Dataset entries:
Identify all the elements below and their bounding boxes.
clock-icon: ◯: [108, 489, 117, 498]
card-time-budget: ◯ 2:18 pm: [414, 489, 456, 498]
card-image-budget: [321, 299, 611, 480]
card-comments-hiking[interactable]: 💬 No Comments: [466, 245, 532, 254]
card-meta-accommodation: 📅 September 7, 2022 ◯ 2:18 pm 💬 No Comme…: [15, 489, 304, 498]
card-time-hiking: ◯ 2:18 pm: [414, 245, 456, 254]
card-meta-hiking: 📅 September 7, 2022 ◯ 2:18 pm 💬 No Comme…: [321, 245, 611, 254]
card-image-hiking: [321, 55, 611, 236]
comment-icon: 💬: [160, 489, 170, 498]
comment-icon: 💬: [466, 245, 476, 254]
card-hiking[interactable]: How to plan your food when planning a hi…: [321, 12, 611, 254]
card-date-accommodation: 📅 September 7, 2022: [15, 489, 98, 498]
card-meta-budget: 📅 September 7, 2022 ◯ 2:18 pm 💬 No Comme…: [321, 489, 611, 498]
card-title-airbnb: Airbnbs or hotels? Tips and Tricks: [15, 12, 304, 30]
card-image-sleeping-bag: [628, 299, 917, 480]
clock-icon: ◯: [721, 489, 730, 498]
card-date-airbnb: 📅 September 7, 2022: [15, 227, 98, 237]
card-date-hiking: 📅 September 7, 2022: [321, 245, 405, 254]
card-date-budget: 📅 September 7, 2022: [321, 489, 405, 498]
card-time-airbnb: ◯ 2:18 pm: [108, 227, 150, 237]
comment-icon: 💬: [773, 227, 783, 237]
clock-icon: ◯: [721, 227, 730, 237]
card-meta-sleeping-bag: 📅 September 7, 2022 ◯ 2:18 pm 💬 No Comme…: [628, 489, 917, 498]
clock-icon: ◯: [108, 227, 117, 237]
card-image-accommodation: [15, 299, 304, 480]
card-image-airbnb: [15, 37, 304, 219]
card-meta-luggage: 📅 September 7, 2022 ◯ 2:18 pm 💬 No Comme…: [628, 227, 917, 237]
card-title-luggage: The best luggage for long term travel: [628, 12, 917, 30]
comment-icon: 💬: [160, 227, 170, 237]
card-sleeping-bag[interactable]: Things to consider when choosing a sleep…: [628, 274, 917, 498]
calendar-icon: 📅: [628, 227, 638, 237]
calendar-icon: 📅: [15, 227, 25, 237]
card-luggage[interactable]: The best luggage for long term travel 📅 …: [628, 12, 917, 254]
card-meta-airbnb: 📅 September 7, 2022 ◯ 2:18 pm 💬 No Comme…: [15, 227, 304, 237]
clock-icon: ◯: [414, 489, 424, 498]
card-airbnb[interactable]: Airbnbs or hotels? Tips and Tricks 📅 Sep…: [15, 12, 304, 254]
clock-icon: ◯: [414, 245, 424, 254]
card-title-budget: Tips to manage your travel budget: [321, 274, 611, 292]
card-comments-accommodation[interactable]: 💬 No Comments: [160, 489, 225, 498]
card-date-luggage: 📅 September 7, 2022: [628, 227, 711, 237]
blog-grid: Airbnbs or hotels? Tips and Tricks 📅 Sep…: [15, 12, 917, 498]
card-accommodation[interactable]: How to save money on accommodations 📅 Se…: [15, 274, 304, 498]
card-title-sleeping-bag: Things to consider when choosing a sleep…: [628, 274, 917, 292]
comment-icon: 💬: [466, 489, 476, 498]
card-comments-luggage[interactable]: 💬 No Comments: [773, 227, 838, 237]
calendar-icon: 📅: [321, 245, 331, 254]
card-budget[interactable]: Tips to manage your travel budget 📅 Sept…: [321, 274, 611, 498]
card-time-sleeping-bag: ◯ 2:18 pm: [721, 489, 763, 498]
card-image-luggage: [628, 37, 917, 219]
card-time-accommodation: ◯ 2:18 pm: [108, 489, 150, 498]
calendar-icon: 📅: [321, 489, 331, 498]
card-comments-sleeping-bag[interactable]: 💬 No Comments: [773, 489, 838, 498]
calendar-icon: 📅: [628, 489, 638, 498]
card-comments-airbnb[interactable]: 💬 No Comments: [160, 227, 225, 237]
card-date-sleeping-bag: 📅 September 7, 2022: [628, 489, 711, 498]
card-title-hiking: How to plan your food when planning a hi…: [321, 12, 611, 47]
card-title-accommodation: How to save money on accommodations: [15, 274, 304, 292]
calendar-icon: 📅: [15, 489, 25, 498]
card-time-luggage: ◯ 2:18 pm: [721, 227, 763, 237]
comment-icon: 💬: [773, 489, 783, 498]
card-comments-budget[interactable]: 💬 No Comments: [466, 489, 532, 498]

--

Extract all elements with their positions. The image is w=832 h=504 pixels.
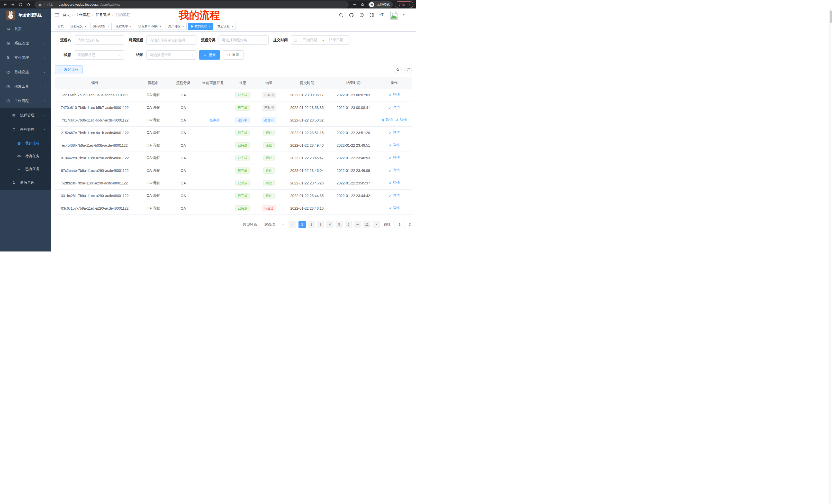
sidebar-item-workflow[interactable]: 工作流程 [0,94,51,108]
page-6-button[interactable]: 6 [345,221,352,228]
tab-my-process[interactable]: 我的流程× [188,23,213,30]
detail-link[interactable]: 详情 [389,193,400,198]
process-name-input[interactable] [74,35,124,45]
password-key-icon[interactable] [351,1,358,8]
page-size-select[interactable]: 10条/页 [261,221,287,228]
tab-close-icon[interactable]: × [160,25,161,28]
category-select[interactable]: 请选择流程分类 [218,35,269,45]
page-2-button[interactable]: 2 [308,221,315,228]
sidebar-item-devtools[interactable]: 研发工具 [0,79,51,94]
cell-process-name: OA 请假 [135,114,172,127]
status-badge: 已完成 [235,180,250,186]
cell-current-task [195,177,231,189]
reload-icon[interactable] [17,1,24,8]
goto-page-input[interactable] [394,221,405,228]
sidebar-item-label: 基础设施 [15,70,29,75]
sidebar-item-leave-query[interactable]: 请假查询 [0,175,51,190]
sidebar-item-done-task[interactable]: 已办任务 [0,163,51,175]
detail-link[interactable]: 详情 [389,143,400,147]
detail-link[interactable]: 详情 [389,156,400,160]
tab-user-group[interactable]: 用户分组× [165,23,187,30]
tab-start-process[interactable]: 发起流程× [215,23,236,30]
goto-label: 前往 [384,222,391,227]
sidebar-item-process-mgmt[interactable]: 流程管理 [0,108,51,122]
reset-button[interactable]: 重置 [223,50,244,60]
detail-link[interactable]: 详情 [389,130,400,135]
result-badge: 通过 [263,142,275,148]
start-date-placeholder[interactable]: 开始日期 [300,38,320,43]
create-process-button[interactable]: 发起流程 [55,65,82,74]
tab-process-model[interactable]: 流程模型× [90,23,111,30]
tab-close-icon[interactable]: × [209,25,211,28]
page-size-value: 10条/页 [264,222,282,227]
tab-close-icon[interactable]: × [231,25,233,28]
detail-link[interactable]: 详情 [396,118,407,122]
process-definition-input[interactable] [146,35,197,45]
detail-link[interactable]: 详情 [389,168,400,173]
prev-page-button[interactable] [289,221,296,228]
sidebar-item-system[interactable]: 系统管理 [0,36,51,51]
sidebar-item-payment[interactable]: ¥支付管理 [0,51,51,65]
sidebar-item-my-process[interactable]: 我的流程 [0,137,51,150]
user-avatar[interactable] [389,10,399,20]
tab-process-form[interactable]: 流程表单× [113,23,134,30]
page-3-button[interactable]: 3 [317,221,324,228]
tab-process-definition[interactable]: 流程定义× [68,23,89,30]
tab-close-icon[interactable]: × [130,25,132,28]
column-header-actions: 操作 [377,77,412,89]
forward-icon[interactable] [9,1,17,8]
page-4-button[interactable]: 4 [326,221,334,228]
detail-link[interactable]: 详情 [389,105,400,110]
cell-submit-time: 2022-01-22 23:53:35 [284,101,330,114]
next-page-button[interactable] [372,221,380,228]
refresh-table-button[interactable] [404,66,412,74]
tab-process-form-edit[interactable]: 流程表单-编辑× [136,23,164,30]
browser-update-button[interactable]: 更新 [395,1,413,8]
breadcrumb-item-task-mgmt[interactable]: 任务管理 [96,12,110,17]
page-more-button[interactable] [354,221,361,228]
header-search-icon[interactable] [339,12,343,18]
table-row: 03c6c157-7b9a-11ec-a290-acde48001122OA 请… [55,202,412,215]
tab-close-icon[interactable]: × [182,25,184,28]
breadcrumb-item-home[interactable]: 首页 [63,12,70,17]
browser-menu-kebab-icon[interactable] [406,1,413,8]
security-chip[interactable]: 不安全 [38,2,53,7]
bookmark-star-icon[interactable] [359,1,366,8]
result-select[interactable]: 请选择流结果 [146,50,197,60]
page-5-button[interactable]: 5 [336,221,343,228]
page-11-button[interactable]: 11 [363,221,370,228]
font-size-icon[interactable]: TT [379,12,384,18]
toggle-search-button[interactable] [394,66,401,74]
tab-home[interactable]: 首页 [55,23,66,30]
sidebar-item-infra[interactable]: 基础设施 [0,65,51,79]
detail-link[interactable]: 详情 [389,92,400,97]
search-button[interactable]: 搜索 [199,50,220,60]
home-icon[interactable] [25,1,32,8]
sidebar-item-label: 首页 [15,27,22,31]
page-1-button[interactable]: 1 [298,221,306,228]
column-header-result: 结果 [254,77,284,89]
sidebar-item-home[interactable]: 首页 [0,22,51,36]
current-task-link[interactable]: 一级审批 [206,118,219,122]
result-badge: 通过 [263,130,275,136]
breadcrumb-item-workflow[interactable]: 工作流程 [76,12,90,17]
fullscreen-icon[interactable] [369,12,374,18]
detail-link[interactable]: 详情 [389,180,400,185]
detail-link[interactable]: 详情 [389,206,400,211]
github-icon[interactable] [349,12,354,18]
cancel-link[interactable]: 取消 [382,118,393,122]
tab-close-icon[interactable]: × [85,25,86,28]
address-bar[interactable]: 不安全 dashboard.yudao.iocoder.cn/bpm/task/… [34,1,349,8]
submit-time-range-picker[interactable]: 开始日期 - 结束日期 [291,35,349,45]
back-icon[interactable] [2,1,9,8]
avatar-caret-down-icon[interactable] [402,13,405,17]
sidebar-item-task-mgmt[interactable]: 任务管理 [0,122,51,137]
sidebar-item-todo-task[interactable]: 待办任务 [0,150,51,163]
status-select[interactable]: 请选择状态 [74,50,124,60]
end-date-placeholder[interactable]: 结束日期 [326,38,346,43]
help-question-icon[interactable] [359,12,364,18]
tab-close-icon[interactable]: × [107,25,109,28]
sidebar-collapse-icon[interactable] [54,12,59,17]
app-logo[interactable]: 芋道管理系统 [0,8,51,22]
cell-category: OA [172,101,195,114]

==

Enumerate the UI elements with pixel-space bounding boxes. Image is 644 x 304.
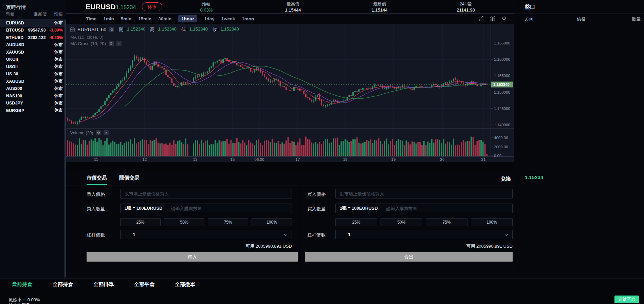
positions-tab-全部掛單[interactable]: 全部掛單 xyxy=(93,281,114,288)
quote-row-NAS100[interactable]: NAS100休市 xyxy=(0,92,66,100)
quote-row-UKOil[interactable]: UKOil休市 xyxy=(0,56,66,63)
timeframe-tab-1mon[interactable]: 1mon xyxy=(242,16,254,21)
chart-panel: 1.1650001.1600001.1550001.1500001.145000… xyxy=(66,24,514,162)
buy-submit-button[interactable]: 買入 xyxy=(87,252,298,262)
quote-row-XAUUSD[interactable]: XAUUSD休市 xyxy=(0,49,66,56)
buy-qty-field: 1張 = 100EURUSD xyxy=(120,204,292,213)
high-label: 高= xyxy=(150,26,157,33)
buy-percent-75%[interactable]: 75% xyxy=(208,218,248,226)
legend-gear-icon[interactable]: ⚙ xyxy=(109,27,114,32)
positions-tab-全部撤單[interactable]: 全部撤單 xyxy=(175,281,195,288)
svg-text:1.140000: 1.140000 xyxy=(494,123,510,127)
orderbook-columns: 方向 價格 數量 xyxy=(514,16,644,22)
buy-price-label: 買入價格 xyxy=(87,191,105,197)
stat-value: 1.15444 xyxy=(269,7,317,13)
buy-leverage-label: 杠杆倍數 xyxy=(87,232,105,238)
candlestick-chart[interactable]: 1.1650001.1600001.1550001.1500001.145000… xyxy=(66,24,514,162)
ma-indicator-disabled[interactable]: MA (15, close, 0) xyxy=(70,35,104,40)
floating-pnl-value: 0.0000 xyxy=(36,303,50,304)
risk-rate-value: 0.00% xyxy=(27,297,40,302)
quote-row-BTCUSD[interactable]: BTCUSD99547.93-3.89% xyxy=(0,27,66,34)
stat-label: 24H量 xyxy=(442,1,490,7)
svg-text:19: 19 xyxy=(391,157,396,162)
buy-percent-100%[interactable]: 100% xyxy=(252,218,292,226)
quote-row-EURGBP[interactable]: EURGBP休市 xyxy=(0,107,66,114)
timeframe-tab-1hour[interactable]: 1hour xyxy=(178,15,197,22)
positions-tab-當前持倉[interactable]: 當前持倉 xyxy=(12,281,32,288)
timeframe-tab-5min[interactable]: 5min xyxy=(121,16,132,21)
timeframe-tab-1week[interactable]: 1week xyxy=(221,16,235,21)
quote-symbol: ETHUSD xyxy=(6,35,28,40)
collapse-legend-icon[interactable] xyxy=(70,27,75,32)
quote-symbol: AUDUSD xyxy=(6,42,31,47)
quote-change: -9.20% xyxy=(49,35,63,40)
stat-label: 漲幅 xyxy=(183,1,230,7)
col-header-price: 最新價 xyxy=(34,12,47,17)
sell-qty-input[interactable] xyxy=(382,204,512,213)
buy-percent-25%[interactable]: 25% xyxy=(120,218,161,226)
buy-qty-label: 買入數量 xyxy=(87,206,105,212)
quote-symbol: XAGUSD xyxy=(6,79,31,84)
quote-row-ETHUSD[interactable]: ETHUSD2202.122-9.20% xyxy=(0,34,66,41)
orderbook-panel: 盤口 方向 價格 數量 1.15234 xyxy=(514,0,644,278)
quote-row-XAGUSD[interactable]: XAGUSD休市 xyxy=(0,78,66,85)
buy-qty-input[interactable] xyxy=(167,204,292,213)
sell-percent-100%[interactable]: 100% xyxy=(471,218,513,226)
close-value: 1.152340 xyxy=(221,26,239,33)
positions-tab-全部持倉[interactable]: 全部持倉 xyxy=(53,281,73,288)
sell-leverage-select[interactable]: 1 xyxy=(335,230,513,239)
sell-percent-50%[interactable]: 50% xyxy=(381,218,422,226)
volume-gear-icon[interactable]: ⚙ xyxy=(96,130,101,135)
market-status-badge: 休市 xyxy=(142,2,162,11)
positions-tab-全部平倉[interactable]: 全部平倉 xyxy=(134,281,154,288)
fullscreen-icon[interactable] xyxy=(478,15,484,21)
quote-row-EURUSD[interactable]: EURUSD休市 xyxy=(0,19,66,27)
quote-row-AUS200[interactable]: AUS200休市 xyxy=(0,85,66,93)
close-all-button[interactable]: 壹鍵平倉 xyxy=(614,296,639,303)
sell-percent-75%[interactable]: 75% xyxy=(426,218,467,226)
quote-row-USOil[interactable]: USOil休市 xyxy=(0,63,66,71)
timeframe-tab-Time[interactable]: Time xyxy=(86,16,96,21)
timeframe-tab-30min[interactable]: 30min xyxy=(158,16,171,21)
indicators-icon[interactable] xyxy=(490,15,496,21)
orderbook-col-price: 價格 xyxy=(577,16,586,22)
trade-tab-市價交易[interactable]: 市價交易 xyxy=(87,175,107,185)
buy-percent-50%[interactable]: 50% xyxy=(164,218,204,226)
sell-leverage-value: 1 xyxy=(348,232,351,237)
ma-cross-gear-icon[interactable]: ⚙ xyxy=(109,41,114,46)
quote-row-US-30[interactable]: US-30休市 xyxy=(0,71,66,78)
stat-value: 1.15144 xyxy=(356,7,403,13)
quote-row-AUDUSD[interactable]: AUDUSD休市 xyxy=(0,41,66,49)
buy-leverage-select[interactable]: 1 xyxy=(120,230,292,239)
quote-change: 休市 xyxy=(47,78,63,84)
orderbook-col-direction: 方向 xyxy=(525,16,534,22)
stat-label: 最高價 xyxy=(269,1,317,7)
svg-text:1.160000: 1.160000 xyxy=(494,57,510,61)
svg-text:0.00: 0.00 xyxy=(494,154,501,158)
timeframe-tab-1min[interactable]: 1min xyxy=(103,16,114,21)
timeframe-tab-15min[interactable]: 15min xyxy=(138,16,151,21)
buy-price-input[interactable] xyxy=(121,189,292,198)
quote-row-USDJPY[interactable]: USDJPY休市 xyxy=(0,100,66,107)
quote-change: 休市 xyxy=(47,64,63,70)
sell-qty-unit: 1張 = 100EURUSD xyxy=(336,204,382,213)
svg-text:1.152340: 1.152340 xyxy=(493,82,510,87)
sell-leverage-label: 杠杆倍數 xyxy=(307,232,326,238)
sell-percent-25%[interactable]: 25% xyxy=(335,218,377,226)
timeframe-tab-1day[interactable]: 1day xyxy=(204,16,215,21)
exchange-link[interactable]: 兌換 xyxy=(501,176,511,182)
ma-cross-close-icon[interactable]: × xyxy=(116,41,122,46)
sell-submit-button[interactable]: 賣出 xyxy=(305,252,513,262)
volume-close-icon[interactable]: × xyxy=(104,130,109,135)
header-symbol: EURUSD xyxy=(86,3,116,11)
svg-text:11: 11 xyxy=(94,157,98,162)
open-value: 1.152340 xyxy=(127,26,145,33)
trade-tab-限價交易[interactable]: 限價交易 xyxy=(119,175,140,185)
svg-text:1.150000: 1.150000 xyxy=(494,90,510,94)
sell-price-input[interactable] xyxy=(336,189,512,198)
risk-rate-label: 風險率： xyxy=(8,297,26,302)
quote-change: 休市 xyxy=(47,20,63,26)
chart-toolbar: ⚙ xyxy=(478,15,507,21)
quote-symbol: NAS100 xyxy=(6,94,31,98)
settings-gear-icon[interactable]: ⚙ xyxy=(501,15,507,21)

• _PROBLEM TO SOLVE_:
Read through the entries, then copy every line where the string "task" is found.

• _SOLUTION TO THE EXERCISE_:
cell-current-task [195,177,231,189]
sidebar-item-done-task[interactable]: 已办任务 [0,163,51,175]
breadcrumb-item-task-mgmt[interactable]: 任务管理 [96,12,110,17]
current-task-link[interactable]: 一级审批 [206,118,219,122]
address-bar[interactable]: 不安全 dashboard.yudao.iocoder.cn/bpm/task/… [34,1,349,8]
sidebar-item-task-mgmt[interactable]: 任务管理 [0,122,51,137]
sidebar-item-todo-task[interactable]: 待办任务 [0,150,51,163]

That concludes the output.